14.4. You may not amend this Agreement without our prior written consent.
14.5. This Agreement represents the entire agreement between us and you, and shall supersede all prior agreements and communications of the parties, oral or written regarding the Affiliate Program.
14.6. If any provision of this Agreement is held to be invalid or unenforceable, that provision shall be eliminated or limited to the minimum extent necessary such that the intent of the parties is effectuated, and the remainder of this agreement shall have full force and effect.

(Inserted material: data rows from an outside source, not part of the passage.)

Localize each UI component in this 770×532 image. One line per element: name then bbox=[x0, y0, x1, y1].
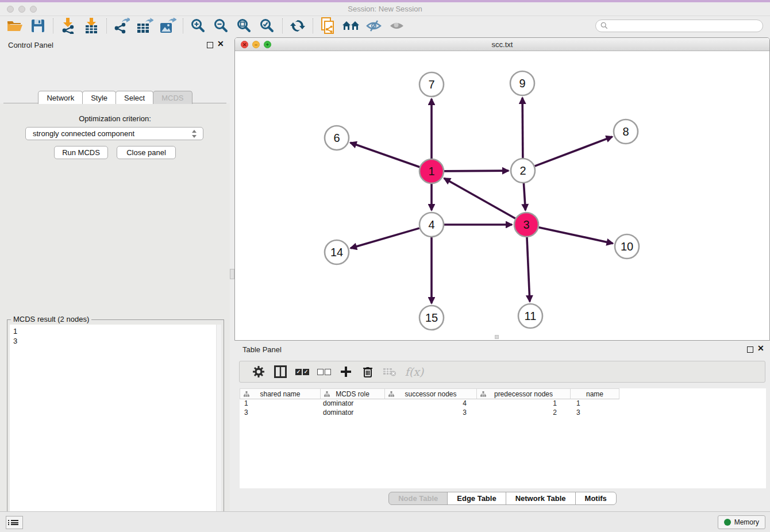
tab-edge-table[interactable]: Edge Table bbox=[447, 492, 506, 505]
table-row[interactable]: 3dominator323 bbox=[240, 408, 766, 418]
select-all-columns-icon[interactable]: ✓✓ bbox=[291, 363, 313, 380]
column-type-icon bbox=[388, 391, 394, 397]
graph-node-label: 2 bbox=[519, 164, 526, 177]
column-type-icon bbox=[480, 391, 486, 397]
column-type-icon bbox=[244, 391, 249, 397]
optimization-criterion-label: Optimization criterion: bbox=[0, 114, 230, 123]
graph-edge-3-11[interactable] bbox=[527, 237, 530, 302]
tab-motifs[interactable]: Motifs bbox=[575, 492, 617, 505]
mcds-result-text[interactable]: 1 3 bbox=[10, 325, 221, 532]
tab-mcds[interactable]: MCDS bbox=[153, 91, 192, 104]
graph-edge-1-6[interactable] bbox=[351, 142, 420, 167]
table-cell[interactable]: 1 bbox=[240, 399, 321, 408]
table-row[interactable]: 1dominator411 bbox=[240, 399, 766, 408]
graph-edge-2-3[interactable] bbox=[523, 183, 525, 210]
table-float-icon[interactable] bbox=[747, 346, 753, 353]
mcds-panel-body: Optimization criterion: strongly connect… bbox=[0, 103, 230, 532]
graph-edge-1-2[interactable] bbox=[444, 171, 509, 171]
table-cell[interactable]: 4 bbox=[385, 399, 477, 408]
zoom-selected-icon[interactable] bbox=[256, 17, 279, 34]
optimization-criterion-select[interactable]: strongly connected component bbox=[25, 127, 203, 140]
graph-node-label: 10 bbox=[621, 240, 633, 253]
graph-node-label: 6 bbox=[333, 132, 340, 144]
network-graph[interactable]: 1234678910111415 bbox=[235, 51, 769, 340]
show-column-panel-icon[interactable] bbox=[270, 363, 291, 380]
unselect-all-columns-icon[interactable] bbox=[313, 363, 335, 380]
list-icon bbox=[11, 519, 18, 526]
network-window-titlebar[interactable]: ✕ − + scc.txt bbox=[235, 38, 769, 51]
hide-eye-icon[interactable] bbox=[363, 17, 386, 34]
table-cell[interactable]: dominator bbox=[321, 399, 385, 408]
table-tabs: Node Table Edge Table Network Table Moti… bbox=[234, 492, 770, 506]
toolbar-separator bbox=[282, 18, 283, 33]
tab-style[interactable]: Style bbox=[82, 91, 116, 104]
table-cell[interactable]: 1 bbox=[571, 399, 619, 408]
column-header-shared-name[interactable]: shared name bbox=[240, 388, 321, 399]
memory-status-dot bbox=[724, 519, 731, 526]
control-panel: Control Panel ✕ Optimization criterion: … bbox=[0, 36, 230, 511]
canvas-resize-grip[interactable] bbox=[495, 335, 499, 339]
show-eye-icon[interactable] bbox=[386, 17, 409, 34]
home-pages-icon[interactable] bbox=[340, 17, 363, 34]
tab-select[interactable]: Select bbox=[116, 91, 153, 104]
save-session-icon[interactable] bbox=[26, 17, 49, 34]
task-history-button[interactable] bbox=[6, 516, 23, 529]
import-table-icon[interactable] bbox=[80, 17, 103, 34]
selected-option-label: strongly connected component bbox=[33, 129, 134, 138]
zoom-out-icon[interactable] bbox=[210, 17, 233, 34]
network-view-window: ✕ − + scc.txt 1234678910111415 bbox=[234, 37, 770, 341]
delete-column-trash-icon[interactable] bbox=[357, 363, 379, 380]
float-panel-icon[interactable] bbox=[207, 42, 213, 48]
column-type-icon bbox=[324, 391, 330, 397]
column-header-mcds-role[interactable]: MCDS role bbox=[321, 388, 385, 399]
table-close-icon[interactable]: ✕ bbox=[757, 344, 764, 353]
search-container bbox=[595, 20, 763, 32]
application-window: Session: New Session bbox=[0, 0, 770, 532]
column-header-predecessor-nodes[interactable]: predecessor nodes bbox=[477, 388, 571, 399]
splitter-grip[interactable] bbox=[230, 269, 234, 279]
graph-edge-2-9[interactable] bbox=[522, 98, 523, 158]
zoom-in-icon[interactable] bbox=[187, 17, 210, 34]
table-settings-gear-icon[interactable] bbox=[248, 363, 270, 380]
titlebar: Session: New Session bbox=[0, 2, 770, 16]
export-network-icon[interactable] bbox=[110, 17, 133, 34]
table-cell[interactable]: dominator bbox=[321, 408, 385, 418]
table-cell[interactable]: 3 bbox=[571, 408, 619, 418]
network-window-title: scc.txt bbox=[235, 40, 769, 49]
create-column-plus-icon[interactable] bbox=[335, 363, 357, 380]
close-panel-button[interactable]: Close panel bbox=[117, 146, 176, 159]
zoom-fit-icon[interactable] bbox=[233, 17, 256, 34]
toolbar-separator bbox=[183, 18, 183, 33]
refresh-view-icon[interactable] bbox=[286, 17, 309, 34]
export-image-icon[interactable] bbox=[156, 17, 179, 34]
toolbar-separator bbox=[313, 18, 313, 33]
graph-edge-2-8[interactable] bbox=[535, 137, 613, 166]
close-panel-icon[interactable]: ✕ bbox=[217, 39, 224, 48]
function-builder-icon[interactable]: f(x) bbox=[401, 363, 428, 380]
tab-node-table[interactable]: Node Table bbox=[388, 492, 448, 505]
memory-button[interactable]: Memory bbox=[718, 515, 765, 529]
table-cell[interactable]: 3 bbox=[385, 408, 477, 418]
tab-network[interactable]: Network bbox=[38, 91, 83, 104]
search-input[interactable] bbox=[595, 20, 763, 32]
column-header-successor-nodes[interactable]: successor nodes bbox=[385, 388, 477, 399]
delete-table-icon[interactable] bbox=[379, 363, 401, 380]
tab-network-table[interactable]: Network Table bbox=[506, 492, 576, 505]
table-toolbar: ✓✓ f(x) bbox=[239, 361, 765, 383]
graph-edge-4-14[interactable] bbox=[351, 228, 419, 248]
vertical-splitter[interactable] bbox=[230, 36, 234, 511]
column-header-name[interactable]: name bbox=[571, 388, 619, 399]
import-network-icon[interactable] bbox=[57, 17, 80, 34]
control-panel-title: Control Panel bbox=[8, 41, 53, 49]
open-session-icon[interactable] bbox=[3, 17, 26, 34]
share-document-icon[interactable] bbox=[317, 17, 340, 34]
table-cell[interactable]: 2 bbox=[477, 408, 571, 418]
graph-edge-3-10[interactable] bbox=[538, 228, 613, 244]
network-canvas[interactable]: 1234678910111415 bbox=[235, 51, 769, 340]
result-scrollbar[interactable] bbox=[216, 325, 221, 532]
run-mcds-button[interactable]: Run MCDS bbox=[54, 146, 108, 159]
table-cell[interactable]: 3 bbox=[240, 408, 321, 418]
graph-edge-3-1[interactable] bbox=[444, 178, 515, 218]
export-table-icon[interactable] bbox=[133, 17, 156, 34]
table-cell[interactable]: 1 bbox=[477, 399, 571, 408]
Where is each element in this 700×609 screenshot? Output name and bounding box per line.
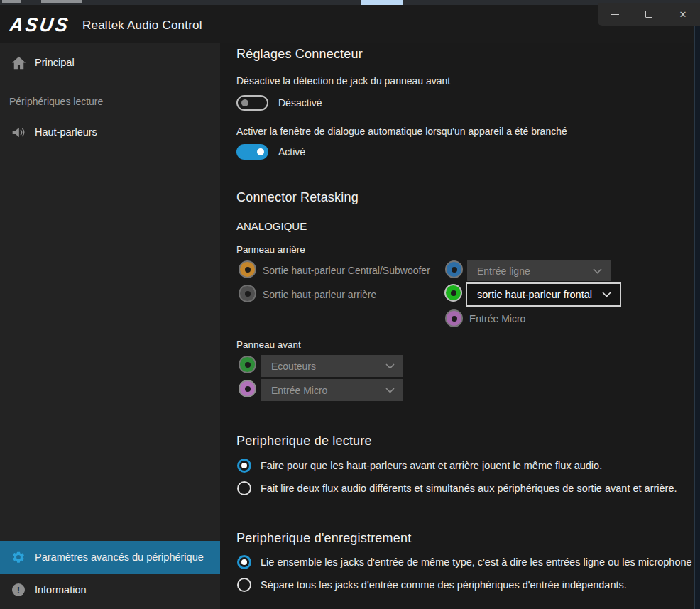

14.7. In our sole discretion and option, all claims or disputes arising in connection with this Agreement shall be submitted for final, binding arbitration in Charleston, South Carolina in under the then-current Commercial Arbitration Rules of the American Arbitration Association, and you hereby waive the right to a trial by jury to resolve disputes. To the fullest extent permitted by applicable law, no arbitration under this Agreement shall be joined to any other arbitration proceeding, whether through class action proceedings or otherwise. You agree that regardless of any statute or law to the contrary, any claim or cause of action arising out of, related to or connected with this Agreement must be filed within one (1) year after such claim or cause of action arose or be forever banned. Nothing contained in this Agreement shall prevent us from applying to or obtaining from any court having jurisdiction, without bond, a writ of attachment, temporary injunction, preliminary injunction and/or other emergency relief available to safeguard and protect our interests prior to the filing of any arbitration conducted under this Agreement.